Creating a C Documentation Generator - Part 2

Welcome to part 2 of a series in which we design and implement cdoc - a source code documentation tool for the C programming language. In part 1 we created the skeleton for our program and stubbed out the documentation code with a cat clone. In this post we will define the shape of our documentation language and add documentation comments to our example file.

Ripping off Borrowing from Doxygen

Over the past few years of using Doxygen I have settled into a particular documentation style that I would like to replicate in cdoc.

Take for example an idiomatic swap function:

void swap(void* p1, void* p2, size_t size);

I would write a Doxygen doc for swap as:

//! Exchange two objects of equal size.
//! @param p1
//!     Pointer to the first object.
//! @param p2
//!     Pointer to the second object.
//! @param size
//!     The sizeof both objects.
//! @note
//!     Objects @p1 and @p2 may point to overlapping memory.
//!     E.g `swap(&foo, &foo, sizeof(foo))` is valid.
void swap(void* p1, void* p2, size_t size);

using //! comment blocks and Javadoc style tags¹. I also prefer to write section text indented starting on the line after a tag because to me:

//! @param p1
//!     Pointer to the first object.

is easier to read than:

//! @param p1 Pointer to the first object.

This documentation style would work well for cdoc because it seems fairly straightforward to parse² and uses a syntax that many developers are already familiar with.
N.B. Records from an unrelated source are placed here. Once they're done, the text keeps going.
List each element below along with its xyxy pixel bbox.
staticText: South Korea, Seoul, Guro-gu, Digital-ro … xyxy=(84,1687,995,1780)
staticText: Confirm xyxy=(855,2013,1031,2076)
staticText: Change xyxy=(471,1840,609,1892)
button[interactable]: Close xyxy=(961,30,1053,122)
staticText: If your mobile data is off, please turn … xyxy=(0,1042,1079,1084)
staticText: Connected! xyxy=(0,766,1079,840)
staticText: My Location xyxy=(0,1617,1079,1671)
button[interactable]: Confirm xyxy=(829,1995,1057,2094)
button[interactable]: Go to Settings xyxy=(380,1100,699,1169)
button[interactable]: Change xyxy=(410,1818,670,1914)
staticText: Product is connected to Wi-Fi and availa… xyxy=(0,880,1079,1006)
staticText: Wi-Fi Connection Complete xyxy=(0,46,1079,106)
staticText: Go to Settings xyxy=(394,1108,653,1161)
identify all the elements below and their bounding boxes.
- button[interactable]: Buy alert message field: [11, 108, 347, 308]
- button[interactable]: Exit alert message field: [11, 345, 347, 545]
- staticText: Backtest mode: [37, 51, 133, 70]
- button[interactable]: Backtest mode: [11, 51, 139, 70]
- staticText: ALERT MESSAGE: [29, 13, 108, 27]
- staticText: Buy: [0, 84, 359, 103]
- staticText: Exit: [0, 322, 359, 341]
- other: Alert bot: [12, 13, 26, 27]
To make our lives easier during parsing we are also going to say that every section of a doc must start with a tag line. As a convention the first section of a doc should have a tag that describes the C construct being documented³ (where applicable). The brief section in our Doxygen example above:

//! Exchange two objects of equal size.      <--- brief section
//! @param whatever                          <--+ section
//! ...bla                                      |
//! ...bla                                   <--+
//! @param something                         <--+ section
//! ...bla                                      |
//! ...bla                                   <--+
void swap(void* p1, void* p2, size_t size);  <--- code

would be written in cdoc as:

//! @function swap                           <--+ section
//!     Exchange two objects of equal size.  <--+
//! @param whatever                          <--+ section
//! ...bla                                      |
//! ...bla                                   <--+
//! @param something                         <--+ section
//! ...bla                                      |
//! ...bla                                   <--+
void swap(void* p1, void* p2, size_t size);  <--- code

All together the cdoc documentation for swap would look like:

//! @function swap
//!     Exchange two objects of equal size.
//! @param p1
//!     Pointer to the first object.
//! @param p2
//!     Pointer to the second object.
//! @param size
//!     The sizeof both objects.
//! @note
//!     Objects p1 and p2 may point to overlapping memory.
//!     E.g swap(&foo, &foo, sizeof(foo)) is valid.
void swap(void* p1, void* p2, size_t size);

Informal Grammar

In order to parse cdoc doc-comments we are going to need to specify rules defining what counts as valid documentation. Real computer scientists™ describe these rules using a formal grammar, perhaps in a notation such as Bacus-Naur form. If we were producing a formal language specification or writing a non-trivial parser then coming up with a rigorous grammar would certainly be necessary. But we are in more of an exploratory "hack it together and see what works" phase, so I would rather describe our language in simple English and see how far that can get us.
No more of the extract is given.